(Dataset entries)
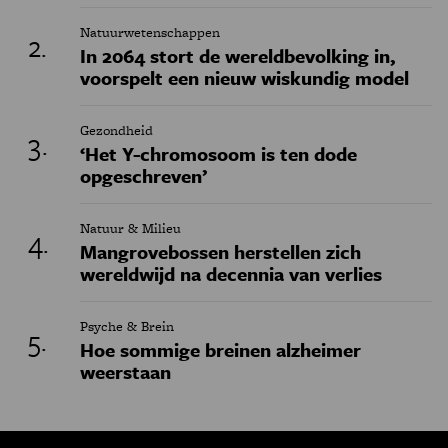
Natuurwetenschappen
In 2064 stort de wereldbevolking in,
voorspelt een nieuw wiskundig model
Gezondheid
‘Het Y-chromosoom is ten dode
opgeschreven’
Natuur & Milieu
Mangrovebossen herstellen zich
wereldwijd na decennia van verlies
Psyche & Brein
Hoe sommige breinen alzheimer
weerstaan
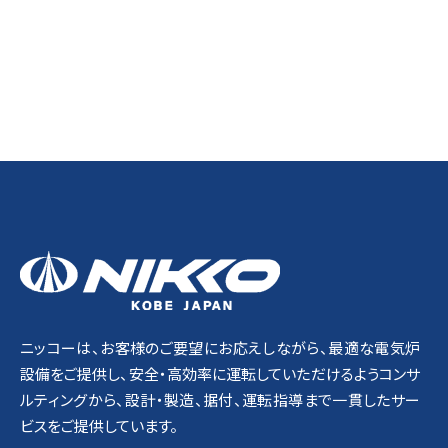
NIKKO
ニッコーは、お客様のご要望にお応えしながら、最適な電気炉
設備をご提供し、安全・高効率に運転していただけるようコンサ
ルティングから、設計・製造、据付、運転指導まで一貫したサー
ビスをご提供しています。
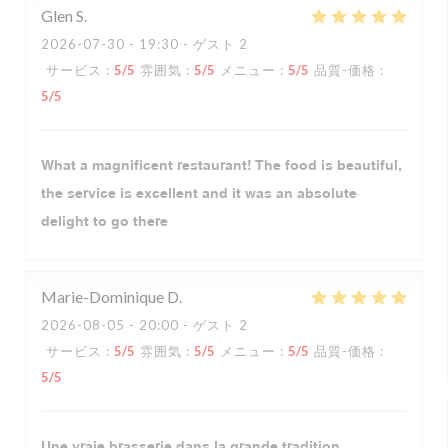
Glen
S
2026-07-30
- 19:30 - ゲスト 2
サービス
:
5
/5
雰囲気
:
5
/5
メニュー
:
5
/5
品質-価格
:
5
/5
What a magnificent restaurant! The food is beautiful,
the service is excellent and it was an absolute
delight to go there
Marie-Dominique
D
2026-08-05
- 20:00 - ゲスト 2
サービス
:
5
/5
雰囲気
:
5
/5
メニュー
:
5
/5
品質-価格
:
5
/5
Une vraie brasserie dans la grande tradition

ASSIGNED TASK:
Return the records exactly. Don't carry the pictures over.

ANSWER TO THIS PROBLEM:
Natuurwetenschappen
In 2064 stort de wereldbevolking in,
voorspelt een nieuw wiskundig model
Gezondheid
‘Het Y-chromosoom is ten dode
opgeschreven’
Natuur & Milieu
Mangrovebossen herstellen zich
wereldwijd na decennia van verlies
Psyche & Brein
Hoe sommige breinen alzheimer
weerstaan
NIKKO
ニッコーは、お客様のご要望にお応えしながら、最適な電気炉
設備をご提供し、安全・高効率に運転していただけるようコンサ
ルティングから、設計・製造、据付、運転指導まで一貫したサー
ビスをご提供しています。
Glen
S
2026-07-30
- 19:30 - ゲスト 2
サービス
:
5
/5
雰囲気
:
5
/5
メニュー
:
5
/5
品質-価格
:
5
/5
What a magnificent restaurant! The food is beautiful,
the service is excellent and it was an absolute
delight to go there
Marie-Dominique
D
2026-08-05
- 20:00 - ゲスト 2
サービス
:
5
/5
雰囲気
:
5
/5
メニュー
:
5
/5
品質-価格
:
5
/5
Une vraie brasserie dans la grande tradition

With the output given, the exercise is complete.